We learn at the book’s end that the series was made during an artist residency in Luxembourg. (Seriously, do they just give you the whole country for the residency? Sitting here on the other side of the world, I imagine Luxembourg being about as big as Disney World. No offense.)
I’m sure Paul spent a lot of time walking in the woods there, though the book gives us almost no words at all. He thanks his family and friends at the end, which I think is super-classy, and there’s only one fraction of a song lyric.
“But the darkest of nights, in truth, still dazzled”
It’s interesting context, after-the-fact, because with the strong contrast, and yet consistently dynamic total range, the pictures made me think of electricity, as much as anything else.
Bioluminescent undersea creatures pulsating with life. Or a network of neurons in a Pelican’s brain.
On some level, I understand that they’re just simple black-and-white landscape pictures made in forests. Lots of people do that.

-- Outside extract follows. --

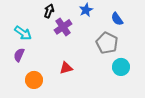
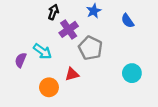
cyan arrow: (23, 33) -> (42, 51), moved
gray pentagon: (107, 43) -> (90, 48), moved
orange circle: (34, 80) -> (49, 87), moved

But between the exquisite, minimal design, and the vibrant energy within each picture, (much less the entire edit,) I think this book is just about perfect.
I’m sure you will too.
Bottom line: a little Zen gem, like a poem
PS: I’ve never done a PS before, but when I just went to find the purchase link, I learned another book that was in the package was also a part of “Perigee.” It had no words, and I had no way of knowing they were connected. Apologies.